Loan from Our President and Chief Executive Officer
We issued a promissory note to our President and Chief Executive
Officer, David S. Tierney, M.D. for the aggregate principal
amount of $200,000 on June 23, 2004. The note bore interest
at the UBS Margin Interest Rate charged to Dr. Tierney plus
1.0% and was due and immediately payable upon our receipt of at
least $1,000,000 in other debt or subscriptions to purchase
shares of our series B or series C convertible
preferred stock. We satisfied our obligations under this note on
November 3, 2004.
Preferred Stock Issuances
In 2004, we sold 11,600,000 shares of our series C
convertible preferred stock at a price of $1.00 per share
to the following holders of more than 5% of our securities and
their affiliated entities: Sanders Morris Harris,
Inc. 4,500,000; Wheatley Partners
1,000,000; Psilos Group 4,000,000; and NJTC Venture
Fund 1,000,000. All of our shares of series C
convertible preferred stock were sold at the same price, which
was determined by our board of directors to be the fair market
value based upon arms length negotiations between us and
those purchasers and a managing director of Sanders Morris
Harris Inc., who at the time were not our stockholders. Sanders
Morris Harris Inc. acted as placement agent with respect to the
shares of series C convertible preferred stock that we sold
to SMH Valera LLC, an affiliate of Sanders Morris Harris, Inc.

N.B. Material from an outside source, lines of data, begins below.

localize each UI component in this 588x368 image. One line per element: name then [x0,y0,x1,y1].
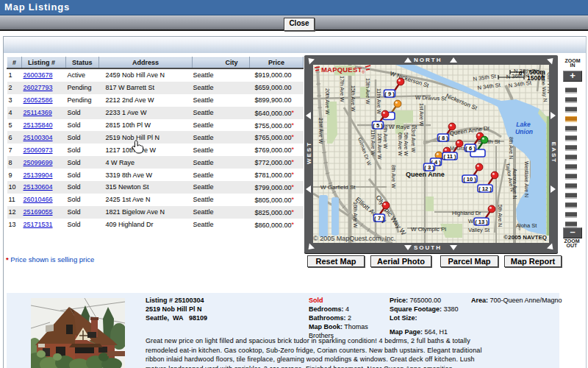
svg-text:13th Ave W: 13th Ave W [365,78,370,105]
svg-text:Westlake Ave N: Westlake Ave N [524,161,529,197]
svg-text:Valley St: Valley St [468,227,490,233]
svg-text:Union: Union [515,128,533,135]
svg-text:0: 0 [519,70,523,77]
svg-text:MAPQUEST: MAPQUEST [321,66,362,74]
svg-text:17th Ave W: 17th Ave W [340,76,345,102]
svg-text:W Garfield St: W Garfield St [320,184,356,191]
svg-text:3rd Ave W: 3rd Ave W [411,129,416,153]
svg-text:W Dravus St: W Dravus St [415,94,447,102]
svg-text:Aurora Ave N: Aurora Ave N [512,169,517,199]
svg-text:Lake: Lake [516,121,531,128]
svg-text:21st Ave W: 21st Ave W [318,118,323,144]
svg-text:®: ® [362,70,365,74]
svg-text:9th Ave W: 9th Ave W [383,125,388,149]
svg-text:8th Ave N: 8th Ave N [509,137,514,159]
svg-text:( 5 ): ( 5 ) [373,122,383,129]
svg-text:( 11 ): ( 11 ) [443,153,456,160]
svg-text:16th Ave W: 16th Ave W [353,202,358,228]
svg-text:20th Ave W: 20th Ave W [325,88,330,115]
svg-text:( 6 ): ( 6 ) [465,145,476,152]
svg-text:( 9 ): ( 9 ) [384,91,395,97]
svg-text:11th Ave W: 11th Ave W [370,130,376,156]
svg-text:( 7 ): ( 7 ) [374,215,384,222]
svg-text:1st Ave W: 1st Ave W [419,103,424,127]
svg-text:5th Ave N: 5th Ave N [498,205,503,227]
svg-text:5th Ave W: 5th Ave W [404,132,409,156]
svg-text:6th Ave W: 6th Ave W [398,132,403,156]
svg-text:©2005 NAVTEQ: ©2005 NAVTEQ [503,234,547,241]
svg-text:( 12 ): ( 12 ) [478,185,492,192]
svg-text:Aloha St: Aloha St [516,222,537,229]
svg-text:Carr Pl N: Carr Pl N [547,72,549,93]
svg-text:( 13 ): ( 13 ) [475,219,488,225]
svg-text:( 10 ): ( 10 ) [463,176,476,183]
svg-text:© 2005 MapQuest.com, Inc.: © 2005 MapQuest.com, Inc. [313,235,395,242]
svg-text:8th Ave W: 8th Ave W [391,165,396,188]
svg-text:W Olympic Pl: W Olympic Pl [411,226,446,233]
svg-text:15th Ave W: 15th Ave W [351,85,356,112]
svg-text:11th Ave W: 11th Ave W [376,88,381,115]
svg-text:Highland Dr: Highland Dr [452,210,481,216]
svg-text:( 8 ): ( 8 ) [438,135,448,141]
svg-text:Queen Anne: Queen Anne [406,171,445,178]
svg-text:1500ft: 1500ft [527,74,545,82]
svg-text:10th Ave W: 10th Ave W [377,133,382,160]
svg-text:( 3 ): ( 3 ) [424,164,434,171]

for which we paid Sanders Morris Harris Inc. a fee of $280,000.
James C. Gale, one of our directors and a managing director of
Sanders Morris Harris Inc., has voting and dispositive power
over all of the shares of common stock that were received upon
conversion of the series C convertible preferred stock
purchased by Sanders Morris Harris Inc; David R. Dantzker, a
director, has voting control over 591,949 shares of common
stock that were received upon conversion of the series C
convertible preferred stock purchased by Wheatley MedTech
Partners, L.P.; and Howard Silverman, a director, invested
$126,846, and David S. Tierney, M.D., our
President and Chief Executive Officer and a director, invested
$50,000 in SMH Valera LLC. All of the shares of preferred stock
described above were converted into common stock in
February 2006, when we closed our initial public offering.
Appointment of Directors
Pursuant to our second amended and restated investor rights
agreement dated August 16, 2004, or investor rights
agreements, the following persons were elected to our board of
directors: James C. Gale as representative of the Corporate
Opportunities Fund, L.P., David R. Dantzker, M.D., as
representative of Wheatley MedTech Partners L.P.,
Jeffrey M. Krauss as representative of Psilos Group
Managers, LLC, and Jerome Feldman as representative of
MXL Industries, Inc. The rights to appoint directors under
the investor rights agreement terminated upon the effective date
of the registration statement pertaining to our initial public
offering. However, pursuant to our amended and restated
certificate of incorporation, which became effective upon the
completion of our initial public offering, we have a classified
board and Messrs. Gale (Class II), Feldman
(Class I), Krauss (Class III) and Dr. Dantzker
(Class II) will each continue to serve as a director for
his respective term and until his respective successor is duly
elected and qualified. The initial terms of the directors will
expire upon election and qualification of successor directors at
the annual meeting of stockholders to be held during the years
2007 for the Class I directors, 2008 for the Class II
directors and 2009 for the Class III directors.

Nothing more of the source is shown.